▶ _PROBLEM DETAILS_: Retype the whole listing, please, keeping every line exact and dropping the pictures.

*** Begin section ***

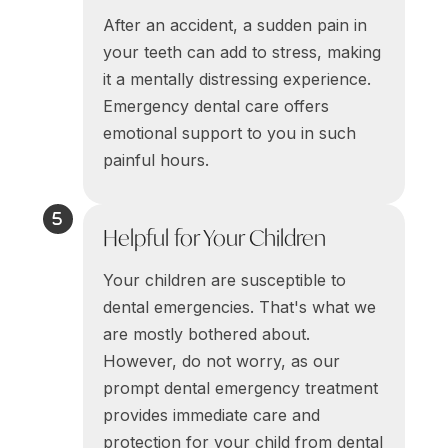
After an accident, a sudden pain in
your teeth can add to stress, making
it a mentally distressing experience.
Emergency dental care offers
emotional support to you in such
painful hours.
Helpful for Your Children
Your children are susceptible to
dental emergencies. That's what we
are mostly bothered about.
However, do not worry, as our
prompt dental emergency treatment
provides immediate care and
protection for your child from dental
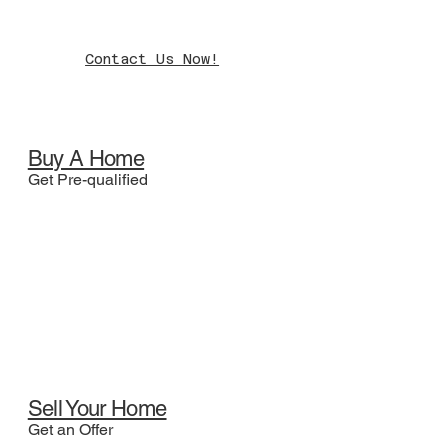
Contact Us Now!
Buy A Home
Get Pre-qualified
Sell Your Home
Get an Offer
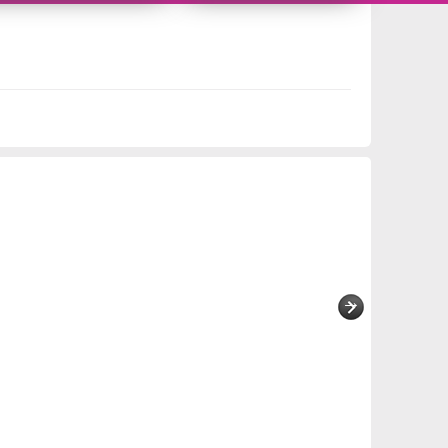
11419279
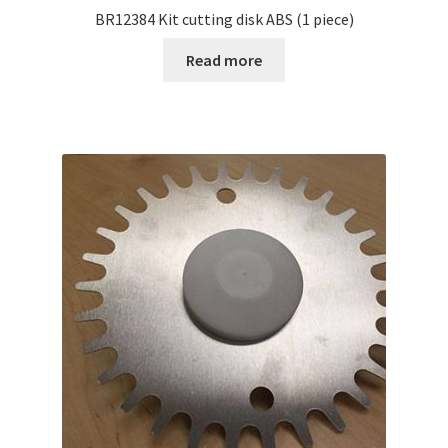
BR12384 Kit cutting disk ABS (1 piece)
Read more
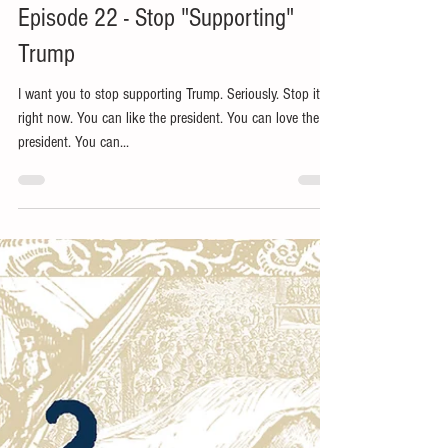
Jan 1, 2019
2 min read
Episode 22 - Stop "Supporting"
Trump
I want you to stop supporting Trump. Seriously. Stop it
right now. You can like the president. You can love the
president. You can...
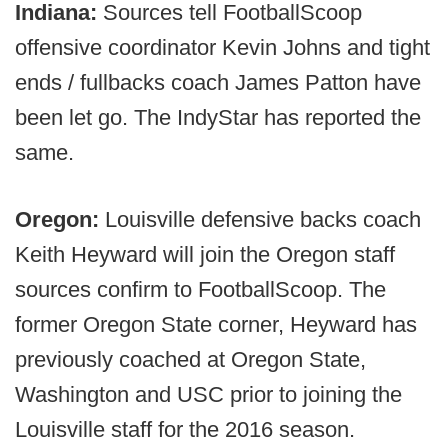
Indiana:
Sources tell FootballScoop
offensive coordinator Kevin Johns and tight
ends / fullbacks coach James Patton have
been let go. The IndyStar has reported the
same.
Oregon:
Louisville defensive backs coach
Keith Heyward will join the Oregon staff
sources confirm to FootballScoop. The
former Oregon State corner, Heyward has
previously coached at Oregon State,
Washington and USC prior to joining the
Louisville staff for the 2016 season.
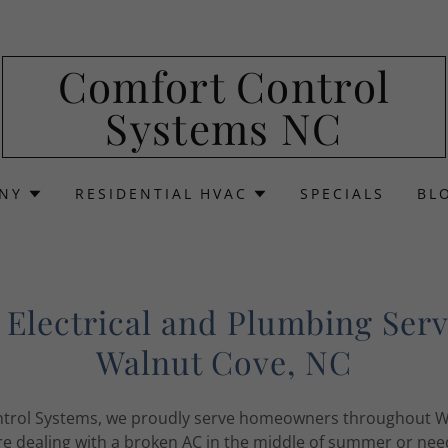
Comfort Control
Systems NC
NY
RESIDENTIAL HVAC
SPECIALS
BL
Electrical and Plumbing Serv
Walnut Cove, NC
trol Systems, we proudly serve homeowners throughout W
e dealing with a broken AC in the middle of summer or need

*** End section ***

▶ _EXERCISE OUTPUT_:
After an accident, a sudden pain in
your teeth can add to stress, making
it a mentally distressing experience.
Emergency dental care offers
emotional support to you in such
painful hours.
Helpful for Your Children
Your children are susceptible to
dental emergencies. That's what we
are mostly bothered about.
However, do not worry, as our
prompt dental emergency treatment
provides immediate care and
protection for your child from dental
Contact Us Now!
Buy A Home
Get Pre-qualified
Sell Your Home
Get an Offer
11419279
BR12384 Kit cutting disk ABS (1 piece)
Read more
Jan 1, 2019
2 min read
Episode 22 - Stop "Supporting"
Trump
I want you to stop supporting Trump. Seriously. Stop it
right now. You can like the president. You can love the
president. You can...
Indiana:
Sources tell FootballScoop
offensive coordinator Kevin Johns and tight
ends / fullbacks coach James Patton have
been let go. The IndyStar has reported the
same.
Oregon:
Louisville defensive backs coach
Keith Heyward will join the Oregon staff
sources confirm to FootballScoop. The
former Oregon State corner, Heyward has
previously coached at Oregon State,
Washington and USC prior to joining the
Louisville staff for the 2016 season.
Comfort Control
Systems NC
NY
RESIDENTIAL HVAC
SPECIALS
BL
Electrical and Plumbing Serv
Walnut Cove, NC
trol Systems, we proudly serve homeowners throughout W
e dealing with a broken AC in the middle of summer or need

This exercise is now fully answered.